Step 3: deploy complete schema markup
Implement Organization, Person, Product schemas with sameAs, knowsAbout, and hasOfferCatalog properties.
Step 4: create your Wikidata entity
Create an entity on Wikidata.org with your basic properties. Link it to your other presences (website, LinkedIn, Crunchbase).
Step 5: publish content centred on your entity
Every article, every page should reinforce the association between your entity and your area of expertise. Mention your entity in context in every piece of content.
Step 6: obtain external corroborations
Press mentions, guest articles, academic references — every external source that corroborates your entity attributes strengthens your signal.
Dr. Elena Simperl, Professor of Computer Science at King's College London, confirms:
"Building a strong entity identity is a first-rate strategic investment. In the current ecosystem, where AI and search engines converge towards semantic understanding, being recognised as an entity is the prerequisite for any visibility."
6. FAQ — SEO entities and AI
Does entity optimisation replace keyword optimisation?
It complements and surpasses it. Keywords remain useful for content targeting, but entity optimisation is what determines your visibility in LLMs and AI Overviews.
How do I know if Google recognises my business as an entity?
Search for your company name on Google.
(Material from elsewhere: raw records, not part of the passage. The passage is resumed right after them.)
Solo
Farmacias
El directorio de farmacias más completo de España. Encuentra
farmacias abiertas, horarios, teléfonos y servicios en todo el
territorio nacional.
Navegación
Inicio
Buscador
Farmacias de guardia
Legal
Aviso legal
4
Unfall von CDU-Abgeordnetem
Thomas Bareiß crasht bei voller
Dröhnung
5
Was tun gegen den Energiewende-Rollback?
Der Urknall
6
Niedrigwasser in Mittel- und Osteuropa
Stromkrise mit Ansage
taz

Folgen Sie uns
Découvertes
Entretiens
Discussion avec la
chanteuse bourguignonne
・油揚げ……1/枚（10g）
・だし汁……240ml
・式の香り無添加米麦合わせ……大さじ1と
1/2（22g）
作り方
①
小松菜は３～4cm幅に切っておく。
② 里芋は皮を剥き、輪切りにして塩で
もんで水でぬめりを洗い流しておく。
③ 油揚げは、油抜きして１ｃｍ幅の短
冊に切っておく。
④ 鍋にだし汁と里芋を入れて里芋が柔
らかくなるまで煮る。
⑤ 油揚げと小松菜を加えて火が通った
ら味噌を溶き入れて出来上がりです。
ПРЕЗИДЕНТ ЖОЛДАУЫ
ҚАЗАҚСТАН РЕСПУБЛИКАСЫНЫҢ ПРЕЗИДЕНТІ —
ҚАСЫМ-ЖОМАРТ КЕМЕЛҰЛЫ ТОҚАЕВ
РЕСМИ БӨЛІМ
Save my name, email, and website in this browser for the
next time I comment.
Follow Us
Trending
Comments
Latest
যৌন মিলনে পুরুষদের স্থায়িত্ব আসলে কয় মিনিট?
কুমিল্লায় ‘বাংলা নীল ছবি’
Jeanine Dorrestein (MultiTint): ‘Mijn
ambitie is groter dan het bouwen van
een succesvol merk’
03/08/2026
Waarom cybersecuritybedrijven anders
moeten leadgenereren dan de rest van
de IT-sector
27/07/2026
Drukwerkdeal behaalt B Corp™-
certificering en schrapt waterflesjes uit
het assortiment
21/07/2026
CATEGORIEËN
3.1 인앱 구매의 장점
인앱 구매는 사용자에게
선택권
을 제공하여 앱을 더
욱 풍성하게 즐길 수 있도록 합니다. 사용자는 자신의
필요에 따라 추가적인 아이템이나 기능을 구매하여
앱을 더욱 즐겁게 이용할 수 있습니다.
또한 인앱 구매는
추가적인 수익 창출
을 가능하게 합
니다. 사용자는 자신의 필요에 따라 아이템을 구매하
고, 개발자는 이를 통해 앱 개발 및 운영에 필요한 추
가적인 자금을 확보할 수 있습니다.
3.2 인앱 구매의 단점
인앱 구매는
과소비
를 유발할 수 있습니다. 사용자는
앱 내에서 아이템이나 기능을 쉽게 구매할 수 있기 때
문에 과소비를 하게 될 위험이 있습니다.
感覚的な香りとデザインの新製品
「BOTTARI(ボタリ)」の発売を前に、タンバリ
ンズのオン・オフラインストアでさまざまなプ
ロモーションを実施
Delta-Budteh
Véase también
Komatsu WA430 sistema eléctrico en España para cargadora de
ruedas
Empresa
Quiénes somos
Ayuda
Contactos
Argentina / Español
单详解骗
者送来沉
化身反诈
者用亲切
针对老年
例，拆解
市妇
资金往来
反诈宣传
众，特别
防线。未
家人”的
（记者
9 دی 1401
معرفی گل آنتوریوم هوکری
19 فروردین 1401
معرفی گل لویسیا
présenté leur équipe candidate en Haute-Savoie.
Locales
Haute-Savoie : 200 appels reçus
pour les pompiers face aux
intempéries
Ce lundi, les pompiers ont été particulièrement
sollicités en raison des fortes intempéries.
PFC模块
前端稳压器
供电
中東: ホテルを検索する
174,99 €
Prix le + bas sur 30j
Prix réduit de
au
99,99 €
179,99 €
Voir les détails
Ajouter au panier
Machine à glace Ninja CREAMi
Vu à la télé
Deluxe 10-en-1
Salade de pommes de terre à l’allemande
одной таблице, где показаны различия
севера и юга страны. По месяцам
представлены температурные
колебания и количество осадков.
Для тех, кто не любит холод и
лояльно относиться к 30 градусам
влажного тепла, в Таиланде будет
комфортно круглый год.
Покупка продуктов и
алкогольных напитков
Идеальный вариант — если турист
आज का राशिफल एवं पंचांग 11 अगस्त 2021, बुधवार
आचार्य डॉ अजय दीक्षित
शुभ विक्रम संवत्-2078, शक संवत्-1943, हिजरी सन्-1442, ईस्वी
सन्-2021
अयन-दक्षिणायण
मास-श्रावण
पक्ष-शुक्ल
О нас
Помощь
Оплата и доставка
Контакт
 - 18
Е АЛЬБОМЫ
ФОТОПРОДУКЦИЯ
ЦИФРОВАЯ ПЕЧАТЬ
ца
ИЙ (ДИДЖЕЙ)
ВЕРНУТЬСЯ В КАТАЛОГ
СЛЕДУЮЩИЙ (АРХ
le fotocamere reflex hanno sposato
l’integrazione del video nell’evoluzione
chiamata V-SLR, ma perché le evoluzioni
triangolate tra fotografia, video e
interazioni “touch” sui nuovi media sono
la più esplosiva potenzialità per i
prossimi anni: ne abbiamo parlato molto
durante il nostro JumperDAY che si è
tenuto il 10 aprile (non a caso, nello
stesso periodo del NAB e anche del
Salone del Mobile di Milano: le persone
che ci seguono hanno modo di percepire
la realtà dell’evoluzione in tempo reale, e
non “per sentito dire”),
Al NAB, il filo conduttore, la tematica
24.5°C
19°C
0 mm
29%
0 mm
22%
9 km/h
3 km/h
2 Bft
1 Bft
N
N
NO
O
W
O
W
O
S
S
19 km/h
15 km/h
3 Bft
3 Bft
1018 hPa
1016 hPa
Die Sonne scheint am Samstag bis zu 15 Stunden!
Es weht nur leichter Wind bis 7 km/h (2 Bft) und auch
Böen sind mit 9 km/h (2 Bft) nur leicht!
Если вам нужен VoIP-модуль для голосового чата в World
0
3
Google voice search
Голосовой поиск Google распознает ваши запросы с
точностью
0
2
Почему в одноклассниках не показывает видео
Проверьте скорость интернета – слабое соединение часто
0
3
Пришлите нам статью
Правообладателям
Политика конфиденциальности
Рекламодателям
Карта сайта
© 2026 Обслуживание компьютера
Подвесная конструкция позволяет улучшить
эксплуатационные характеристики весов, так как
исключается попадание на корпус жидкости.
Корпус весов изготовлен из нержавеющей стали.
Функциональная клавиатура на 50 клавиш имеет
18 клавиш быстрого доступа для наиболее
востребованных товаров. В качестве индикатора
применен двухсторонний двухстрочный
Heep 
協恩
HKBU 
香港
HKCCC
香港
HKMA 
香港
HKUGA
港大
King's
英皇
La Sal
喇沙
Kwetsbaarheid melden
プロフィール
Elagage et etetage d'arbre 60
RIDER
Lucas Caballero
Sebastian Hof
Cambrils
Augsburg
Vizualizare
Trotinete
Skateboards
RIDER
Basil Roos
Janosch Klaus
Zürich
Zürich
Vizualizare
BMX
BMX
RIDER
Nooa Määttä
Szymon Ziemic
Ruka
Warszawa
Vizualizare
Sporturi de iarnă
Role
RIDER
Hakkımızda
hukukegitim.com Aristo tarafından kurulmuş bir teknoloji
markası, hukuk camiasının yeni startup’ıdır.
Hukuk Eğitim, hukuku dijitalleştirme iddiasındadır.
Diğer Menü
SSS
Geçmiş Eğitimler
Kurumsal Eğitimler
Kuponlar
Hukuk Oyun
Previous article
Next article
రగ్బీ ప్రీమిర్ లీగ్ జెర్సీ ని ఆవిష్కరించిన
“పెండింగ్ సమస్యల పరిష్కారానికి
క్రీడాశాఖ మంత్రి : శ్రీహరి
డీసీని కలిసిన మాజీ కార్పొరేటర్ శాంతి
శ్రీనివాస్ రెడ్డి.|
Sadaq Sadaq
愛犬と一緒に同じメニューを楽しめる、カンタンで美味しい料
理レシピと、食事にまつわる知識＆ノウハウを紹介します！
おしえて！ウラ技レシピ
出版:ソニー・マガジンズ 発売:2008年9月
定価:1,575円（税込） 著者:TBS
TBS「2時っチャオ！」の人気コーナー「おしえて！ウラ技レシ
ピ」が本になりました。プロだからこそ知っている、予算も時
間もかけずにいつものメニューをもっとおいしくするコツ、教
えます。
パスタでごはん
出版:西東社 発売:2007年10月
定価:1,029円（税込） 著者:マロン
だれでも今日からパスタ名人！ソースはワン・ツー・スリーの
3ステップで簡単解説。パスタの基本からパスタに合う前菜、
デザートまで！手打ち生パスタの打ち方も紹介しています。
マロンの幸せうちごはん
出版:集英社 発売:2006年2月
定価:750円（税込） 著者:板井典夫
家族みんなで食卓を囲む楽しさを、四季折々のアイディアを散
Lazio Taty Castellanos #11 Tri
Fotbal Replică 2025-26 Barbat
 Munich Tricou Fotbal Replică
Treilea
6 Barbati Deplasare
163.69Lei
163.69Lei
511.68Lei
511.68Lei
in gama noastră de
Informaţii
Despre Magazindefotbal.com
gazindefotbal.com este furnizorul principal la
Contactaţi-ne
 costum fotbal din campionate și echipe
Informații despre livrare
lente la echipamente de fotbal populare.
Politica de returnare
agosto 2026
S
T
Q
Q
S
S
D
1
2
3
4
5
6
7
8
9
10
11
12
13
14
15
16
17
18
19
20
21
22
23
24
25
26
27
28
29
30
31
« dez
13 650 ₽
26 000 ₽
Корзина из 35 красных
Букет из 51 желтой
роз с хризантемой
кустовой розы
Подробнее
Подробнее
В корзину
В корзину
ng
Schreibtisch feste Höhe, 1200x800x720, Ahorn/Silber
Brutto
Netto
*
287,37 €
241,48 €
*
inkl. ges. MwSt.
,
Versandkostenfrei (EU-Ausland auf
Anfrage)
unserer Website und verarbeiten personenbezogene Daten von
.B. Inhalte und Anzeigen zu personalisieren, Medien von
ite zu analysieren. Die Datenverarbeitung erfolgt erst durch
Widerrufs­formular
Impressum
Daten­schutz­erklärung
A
If a Knowledge Panel appears, your entity is recognised. You can also check via Google's Knowledge Graph API.
Do you need a website to be an entity?
No, but it is strongly recommended. The website is the primary reference point for defining your entity attributes. Without a site, you are entirely dependent on third-party sources.
Is entity optimisation technical?
Partially. Schema markup implementation is technical, but the content and multi-source consistency strategy is accessible to everyone. The most important thing is rigour in describing your entity.
What is the link between entities and E-E-A-T?
Direct. E-E-A-T is an assessment of your entity's trustworthiness. The more your entity is well defined and corroborated by external sources, the higher your E-E-A-T score in Google's eyes.
Conclusion: think entities, not keywords
The shift of SEO towards entities is irreversible. Companies that continue to think only in keywords see their visibility decline in favour of those that build a strong and consistent entity identity.